- _Exercise inputs_
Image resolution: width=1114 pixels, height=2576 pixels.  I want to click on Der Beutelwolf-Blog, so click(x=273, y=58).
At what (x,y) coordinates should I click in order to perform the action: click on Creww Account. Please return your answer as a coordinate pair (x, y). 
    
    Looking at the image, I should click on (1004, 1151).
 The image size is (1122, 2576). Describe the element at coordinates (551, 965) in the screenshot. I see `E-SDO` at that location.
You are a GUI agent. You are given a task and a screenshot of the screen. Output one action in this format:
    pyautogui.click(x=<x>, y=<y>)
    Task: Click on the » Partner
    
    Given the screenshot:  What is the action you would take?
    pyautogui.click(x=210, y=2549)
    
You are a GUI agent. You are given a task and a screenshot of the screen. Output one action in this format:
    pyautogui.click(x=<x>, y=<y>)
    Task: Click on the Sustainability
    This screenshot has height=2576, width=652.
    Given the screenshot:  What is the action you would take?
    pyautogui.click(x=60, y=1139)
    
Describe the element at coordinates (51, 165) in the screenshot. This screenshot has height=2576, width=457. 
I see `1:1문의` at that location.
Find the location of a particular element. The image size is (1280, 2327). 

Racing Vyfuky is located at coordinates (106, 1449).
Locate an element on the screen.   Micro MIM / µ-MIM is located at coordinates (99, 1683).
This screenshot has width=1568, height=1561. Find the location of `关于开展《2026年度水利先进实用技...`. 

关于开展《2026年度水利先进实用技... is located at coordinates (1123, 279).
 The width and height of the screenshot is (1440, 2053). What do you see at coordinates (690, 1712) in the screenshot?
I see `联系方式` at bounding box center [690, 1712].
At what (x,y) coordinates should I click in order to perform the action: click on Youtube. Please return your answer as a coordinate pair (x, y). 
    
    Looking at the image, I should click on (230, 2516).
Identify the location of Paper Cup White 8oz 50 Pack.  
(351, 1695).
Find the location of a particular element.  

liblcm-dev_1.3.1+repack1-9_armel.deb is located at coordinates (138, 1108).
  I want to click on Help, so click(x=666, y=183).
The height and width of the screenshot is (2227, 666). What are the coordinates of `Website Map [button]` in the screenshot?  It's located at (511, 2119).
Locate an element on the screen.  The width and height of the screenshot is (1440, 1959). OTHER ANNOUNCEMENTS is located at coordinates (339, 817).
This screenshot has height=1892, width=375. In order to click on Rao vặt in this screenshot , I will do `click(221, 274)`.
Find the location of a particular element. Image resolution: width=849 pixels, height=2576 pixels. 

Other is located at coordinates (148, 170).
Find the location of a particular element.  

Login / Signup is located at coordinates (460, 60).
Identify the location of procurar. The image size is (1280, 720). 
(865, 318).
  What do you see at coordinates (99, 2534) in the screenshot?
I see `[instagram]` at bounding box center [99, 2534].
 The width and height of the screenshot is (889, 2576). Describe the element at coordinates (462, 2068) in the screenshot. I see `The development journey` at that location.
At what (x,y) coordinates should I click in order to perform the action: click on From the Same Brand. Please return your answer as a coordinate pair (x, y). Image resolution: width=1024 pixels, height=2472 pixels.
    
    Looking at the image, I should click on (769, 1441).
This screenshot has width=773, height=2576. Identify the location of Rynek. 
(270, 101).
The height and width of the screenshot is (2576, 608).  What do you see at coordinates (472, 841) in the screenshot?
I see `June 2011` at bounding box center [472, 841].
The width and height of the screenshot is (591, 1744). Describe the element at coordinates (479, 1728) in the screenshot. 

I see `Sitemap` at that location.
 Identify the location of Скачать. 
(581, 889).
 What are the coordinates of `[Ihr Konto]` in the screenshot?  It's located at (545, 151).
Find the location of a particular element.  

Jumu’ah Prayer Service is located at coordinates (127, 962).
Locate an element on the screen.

- _Task_
All of the data shown above should be printed exactly as given.

- _Written answer_
Image resolution: width=1114 pixels, height=2576 pixels.  I want to click on Der Beutelwolf-Blog, so click(x=273, y=58).
At what (x,y) coordinates should I click in order to perform the action: click on Creww Account. Please return your answer as a coordinate pair (x, y). 
    
    Looking at the image, I should click on (1004, 1151).
 The image size is (1122, 2576). Describe the element at coordinates (551, 965) in the screenshot. I see `E-SDO` at that location.
You are a GUI agent. You are given a task and a screenshot of the screen. Output one action in this format:
    pyautogui.click(x=<x>, y=<y>)
    Task: Click on the » Partner
    
    Given the screenshot:  What is the action you would take?
    pyautogui.click(x=210, y=2549)
    
You are a GUI agent. You are given a task and a screenshot of the screen. Output one action in this format:
    pyautogui.click(x=<x>, y=<y>)
    Task: Click on the Sustainability
    This screenshot has height=2576, width=652.
    Given the screenshot:  What is the action you would take?
    pyautogui.click(x=60, y=1139)
    
Describe the element at coordinates (51, 165) in the screenshot. This screenshot has height=2576, width=457. 
I see `1:1문의` at that location.
Find the location of a particular element. The image size is (1280, 2327). 

Racing Vyfuky is located at coordinates (106, 1449).
Locate an element on the screen.   Micro MIM / µ-MIM is located at coordinates (99, 1683).
This screenshot has width=1568, height=1561. Find the location of `关于开展《2026年度水利先进实用技...`. 

关于开展《2026年度水利先进实用技... is located at coordinates (1123, 279).
 The width and height of the screenshot is (1440, 2053). What do you see at coordinates (690, 1712) in the screenshot?
I see `联系方式` at bounding box center [690, 1712].
At what (x,y) coordinates should I click in order to perform the action: click on Youtube. Please return your answer as a coordinate pair (x, y). 
    
    Looking at the image, I should click on (230, 2516).
Identify the location of Paper Cup White 8oz 50 Pack.  
(351, 1695).
Find the location of a particular element.  

liblcm-dev_1.3.1+repack1-9_armel.deb is located at coordinates (138, 1108).
  I want to click on Help, so click(x=666, y=183).
The height and width of the screenshot is (2227, 666). What are the coordinates of `Website Map [button]` in the screenshot?  It's located at (511, 2119).
Locate an element on the screen.  The width and height of the screenshot is (1440, 1959). OTHER ANNOUNCEMENTS is located at coordinates (339, 817).
This screenshot has height=1892, width=375. In order to click on Rao vặt in this screenshot , I will do `click(221, 274)`.
Find the location of a particular element. Image resolution: width=849 pixels, height=2576 pixels. 

Other is located at coordinates (148, 170).
Find the location of a particular element.  

Login / Signup is located at coordinates (460, 60).
Identify the location of procurar. The image size is (1280, 720). 
(865, 318).
  What do you see at coordinates (99, 2534) in the screenshot?
I see `[instagram]` at bounding box center [99, 2534].
 The width and height of the screenshot is (889, 2576). Describe the element at coordinates (462, 2068) in the screenshot. I see `The development journey` at that location.
At what (x,y) coordinates should I click in order to perform the action: click on From the Same Brand. Please return your answer as a coordinate pair (x, y). Image resolution: width=1024 pixels, height=2472 pixels.
    
    Looking at the image, I should click on (769, 1441).
This screenshot has width=773, height=2576. Identify the location of Rynek. 
(270, 101).
The height and width of the screenshot is (2576, 608).  What do you see at coordinates (472, 841) in the screenshot?
I see `June 2011` at bounding box center [472, 841].
The width and height of the screenshot is (591, 1744). Describe the element at coordinates (479, 1728) in the screenshot. 

I see `Sitemap` at that location.
 Identify the location of Скачать. 
(581, 889).
 What are the coordinates of `[Ihr Konto]` in the screenshot?  It's located at (545, 151).
Find the location of a particular element.  

Jumu’ah Prayer Service is located at coordinates (127, 962).
Locate an element on the screen.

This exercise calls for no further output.